- _EXCERPTED DATA_
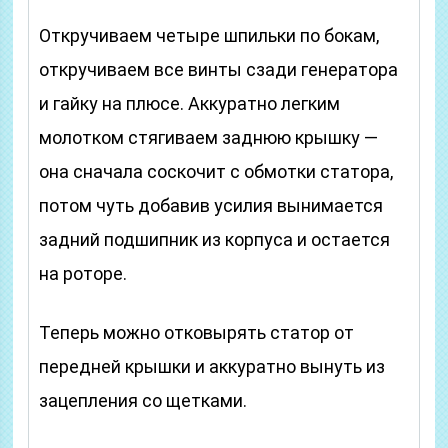
Откручиваем четыре шпильки по бокам,
откручиваем все винты сзади генератора
и гайку на плюсе. Аккуратно легким
молотком стягиваем заднюю крышку —
она сначала соскочит с обмотки статора,
потом чуть добавив усилия вынимается
задний подшипник из корпуса и остается
на роторе.
Теперь можно отковырять статор от
передней крышки и аккуратно вынуть из
зацепления со щетками.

- _YOUR ASSIGNMENT_
Repeat, character for character, the lines from the one that holds "молотком стягиваем заднюю крышку —" to the final line of the material, inclusive, and no other lines.

- _RESPONSE TO THE TASK_
молотком стягиваем заднюю крышку —
она сначала соскочит с обмотки статора,
потом чуть добавив усилия вынимается
задний подшипник из корпуса и остается
на роторе.
Теперь можно отковырять статор от
передней крышки и аккуратно вынуть из
зацепления со щетками.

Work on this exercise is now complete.